La idea del crimen de odio se refuerza por varios motivos. Además del simbolismo que las múltiples identidades de Marielle representan en la política brasileña, lo cierto es que son otros líderes con identidades y perfiles políticos semejantes que, antes y después de este crimen, vienen sufriendo amenazas de muerte y campañas difamatorias que combinan racismo, misoginia, homofobia, odio de clase y macartismo. Después del crimen, dirigentes políticos de ultraderecha y sectores fascistas de las fuerzas de seguridad, el Ejército y el poder judicial promovieron una intensa campaña de difamación post mortem contra Marielle en las redes sociales, difundiendo noticias falsas que la vinculaban al tráfico de drogas y la descalificaban como «defensora de delincuentes». Las amenazas contra otros legisladores de su partido se intensificaron como nunca.

Mientras tanto, otro dato resulta cada día más sugestivo: el único candidato presidencial que no repudió el brutal asesinato a sangre fría de Marielle y Anderson, inclusive después de las multitudinarias manifestaciones reclamando justicia y de toda la solidaridad internacional, fue nada menos que el fascista Jair Bolsonaro, que nunca estuvo tan callado en su vida. ¿Sabe quiénes fueron? ¿Teme que, al conocerse la identidad de los sicarios, aparezcan conexiones con su campaña o con él mismo?

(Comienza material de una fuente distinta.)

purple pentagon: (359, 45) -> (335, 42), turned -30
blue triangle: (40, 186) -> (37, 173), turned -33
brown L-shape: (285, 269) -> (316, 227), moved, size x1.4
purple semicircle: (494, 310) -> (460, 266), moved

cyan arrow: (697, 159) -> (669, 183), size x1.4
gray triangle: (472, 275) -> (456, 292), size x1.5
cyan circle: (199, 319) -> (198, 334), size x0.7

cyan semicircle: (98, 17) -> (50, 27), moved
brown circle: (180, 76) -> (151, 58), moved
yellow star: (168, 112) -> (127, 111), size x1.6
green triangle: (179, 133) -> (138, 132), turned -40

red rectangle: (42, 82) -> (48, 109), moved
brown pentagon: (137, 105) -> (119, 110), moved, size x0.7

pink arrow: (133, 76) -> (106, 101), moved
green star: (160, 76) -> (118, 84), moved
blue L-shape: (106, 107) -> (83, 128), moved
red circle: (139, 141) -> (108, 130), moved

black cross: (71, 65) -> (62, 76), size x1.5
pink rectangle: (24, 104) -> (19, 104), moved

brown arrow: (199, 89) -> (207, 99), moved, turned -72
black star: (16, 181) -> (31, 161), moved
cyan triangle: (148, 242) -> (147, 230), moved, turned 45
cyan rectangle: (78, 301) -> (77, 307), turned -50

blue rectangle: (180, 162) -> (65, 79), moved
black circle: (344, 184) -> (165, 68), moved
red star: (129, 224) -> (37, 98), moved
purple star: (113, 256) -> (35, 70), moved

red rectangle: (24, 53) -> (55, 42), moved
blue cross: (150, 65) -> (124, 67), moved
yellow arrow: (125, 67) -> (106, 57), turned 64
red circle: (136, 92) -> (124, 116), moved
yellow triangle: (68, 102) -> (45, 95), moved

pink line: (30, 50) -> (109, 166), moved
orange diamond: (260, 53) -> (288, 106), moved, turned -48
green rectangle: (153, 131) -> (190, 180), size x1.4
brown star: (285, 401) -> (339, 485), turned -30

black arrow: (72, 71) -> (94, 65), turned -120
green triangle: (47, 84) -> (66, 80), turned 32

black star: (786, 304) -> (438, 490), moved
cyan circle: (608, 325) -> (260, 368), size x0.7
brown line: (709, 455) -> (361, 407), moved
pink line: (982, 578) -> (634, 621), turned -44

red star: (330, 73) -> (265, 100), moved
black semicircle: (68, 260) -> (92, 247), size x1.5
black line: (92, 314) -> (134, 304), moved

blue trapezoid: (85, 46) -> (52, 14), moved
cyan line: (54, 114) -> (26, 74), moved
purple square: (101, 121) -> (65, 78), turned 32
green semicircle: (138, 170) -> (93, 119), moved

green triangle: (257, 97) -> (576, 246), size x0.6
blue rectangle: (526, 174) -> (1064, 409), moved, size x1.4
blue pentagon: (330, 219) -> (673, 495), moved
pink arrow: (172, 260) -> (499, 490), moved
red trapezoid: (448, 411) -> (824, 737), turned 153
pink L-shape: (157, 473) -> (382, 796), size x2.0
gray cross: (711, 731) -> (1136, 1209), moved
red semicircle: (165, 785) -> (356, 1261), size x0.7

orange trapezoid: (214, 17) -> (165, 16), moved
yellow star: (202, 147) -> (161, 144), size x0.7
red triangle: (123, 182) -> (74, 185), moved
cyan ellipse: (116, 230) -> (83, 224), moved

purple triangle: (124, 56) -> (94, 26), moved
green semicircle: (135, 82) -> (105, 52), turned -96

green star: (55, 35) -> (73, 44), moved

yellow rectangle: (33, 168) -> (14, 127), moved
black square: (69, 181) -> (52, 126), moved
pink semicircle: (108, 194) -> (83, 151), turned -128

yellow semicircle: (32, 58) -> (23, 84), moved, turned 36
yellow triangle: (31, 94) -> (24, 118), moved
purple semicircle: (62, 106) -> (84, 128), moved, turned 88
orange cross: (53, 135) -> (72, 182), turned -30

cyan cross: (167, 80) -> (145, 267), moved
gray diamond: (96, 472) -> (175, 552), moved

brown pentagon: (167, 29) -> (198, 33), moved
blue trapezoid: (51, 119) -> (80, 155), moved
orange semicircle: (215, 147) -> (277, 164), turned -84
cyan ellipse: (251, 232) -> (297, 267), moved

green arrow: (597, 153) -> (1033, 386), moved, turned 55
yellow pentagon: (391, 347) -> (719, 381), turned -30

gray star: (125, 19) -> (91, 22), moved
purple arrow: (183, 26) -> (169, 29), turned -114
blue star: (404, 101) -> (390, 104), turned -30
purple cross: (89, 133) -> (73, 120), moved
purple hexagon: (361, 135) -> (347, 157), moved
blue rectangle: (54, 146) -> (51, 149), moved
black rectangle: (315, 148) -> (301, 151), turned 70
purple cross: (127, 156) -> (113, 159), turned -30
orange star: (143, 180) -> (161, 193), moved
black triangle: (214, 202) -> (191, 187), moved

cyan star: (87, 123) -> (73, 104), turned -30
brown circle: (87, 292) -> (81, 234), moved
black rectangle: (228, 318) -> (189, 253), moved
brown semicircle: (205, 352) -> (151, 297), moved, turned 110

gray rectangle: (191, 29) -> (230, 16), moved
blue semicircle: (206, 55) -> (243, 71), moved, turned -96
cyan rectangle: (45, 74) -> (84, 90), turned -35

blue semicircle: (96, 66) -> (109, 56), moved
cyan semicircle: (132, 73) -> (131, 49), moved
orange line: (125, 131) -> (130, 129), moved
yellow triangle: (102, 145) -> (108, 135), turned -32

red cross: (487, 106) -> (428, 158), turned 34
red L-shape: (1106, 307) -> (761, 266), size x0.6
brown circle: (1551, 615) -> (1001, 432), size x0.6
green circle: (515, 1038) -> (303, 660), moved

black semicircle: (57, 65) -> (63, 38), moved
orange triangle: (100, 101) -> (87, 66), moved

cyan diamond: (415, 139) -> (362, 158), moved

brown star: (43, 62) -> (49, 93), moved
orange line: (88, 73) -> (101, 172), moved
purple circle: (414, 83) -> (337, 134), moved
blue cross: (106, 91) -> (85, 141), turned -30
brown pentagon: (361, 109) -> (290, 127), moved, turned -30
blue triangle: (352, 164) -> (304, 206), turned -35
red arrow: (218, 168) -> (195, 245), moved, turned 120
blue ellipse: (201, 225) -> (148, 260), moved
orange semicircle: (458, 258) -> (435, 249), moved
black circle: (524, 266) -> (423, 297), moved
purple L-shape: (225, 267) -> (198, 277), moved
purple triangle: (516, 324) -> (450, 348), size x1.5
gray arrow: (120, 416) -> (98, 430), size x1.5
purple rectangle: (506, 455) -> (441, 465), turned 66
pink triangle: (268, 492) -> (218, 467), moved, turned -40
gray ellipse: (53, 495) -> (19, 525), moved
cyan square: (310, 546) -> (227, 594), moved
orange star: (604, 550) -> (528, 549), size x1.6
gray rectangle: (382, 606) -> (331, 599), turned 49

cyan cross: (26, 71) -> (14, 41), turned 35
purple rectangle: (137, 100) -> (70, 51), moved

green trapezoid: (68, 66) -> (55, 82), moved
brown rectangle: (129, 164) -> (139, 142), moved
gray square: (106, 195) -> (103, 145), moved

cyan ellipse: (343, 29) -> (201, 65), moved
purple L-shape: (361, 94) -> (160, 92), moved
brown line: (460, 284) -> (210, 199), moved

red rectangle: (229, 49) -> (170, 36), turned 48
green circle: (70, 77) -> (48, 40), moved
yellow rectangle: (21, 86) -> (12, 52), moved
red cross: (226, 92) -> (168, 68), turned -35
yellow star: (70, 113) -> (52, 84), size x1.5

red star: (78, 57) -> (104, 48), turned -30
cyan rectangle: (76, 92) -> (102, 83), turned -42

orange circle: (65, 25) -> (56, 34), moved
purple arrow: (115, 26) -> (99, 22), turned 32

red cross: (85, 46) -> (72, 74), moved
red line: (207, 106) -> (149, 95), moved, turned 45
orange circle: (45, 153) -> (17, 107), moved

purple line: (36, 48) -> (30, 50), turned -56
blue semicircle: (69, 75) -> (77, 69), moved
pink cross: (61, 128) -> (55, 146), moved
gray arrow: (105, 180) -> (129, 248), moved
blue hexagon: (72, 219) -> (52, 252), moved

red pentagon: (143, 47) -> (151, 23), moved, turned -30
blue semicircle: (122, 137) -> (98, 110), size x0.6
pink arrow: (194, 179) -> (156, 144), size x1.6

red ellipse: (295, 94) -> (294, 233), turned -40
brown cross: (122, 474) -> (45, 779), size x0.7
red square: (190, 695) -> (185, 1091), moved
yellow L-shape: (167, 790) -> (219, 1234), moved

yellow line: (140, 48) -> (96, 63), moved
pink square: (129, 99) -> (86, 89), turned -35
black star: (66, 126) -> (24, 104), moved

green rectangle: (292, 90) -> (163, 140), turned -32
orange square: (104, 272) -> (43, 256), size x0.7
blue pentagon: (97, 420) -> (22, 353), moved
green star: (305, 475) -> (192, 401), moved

La reacción social al asesinato de Marielle y Anderson fue tan grande e inesperada que el nombre de la concejala comenzó a transformarse en un símbolo que, inclusive por la masividad que alcanzó, comienza a ser objeto de disputa de narrativas política e ideológicas. Y, por otro lado, esa presión de la sociedad civil puso en un brete al gobierno y a la justicia, que saben que precisan presentar pronto un resultado de la investigación y señalar un culpable. Las calles no dan tregua y la solidaridad llega de todo el mundo.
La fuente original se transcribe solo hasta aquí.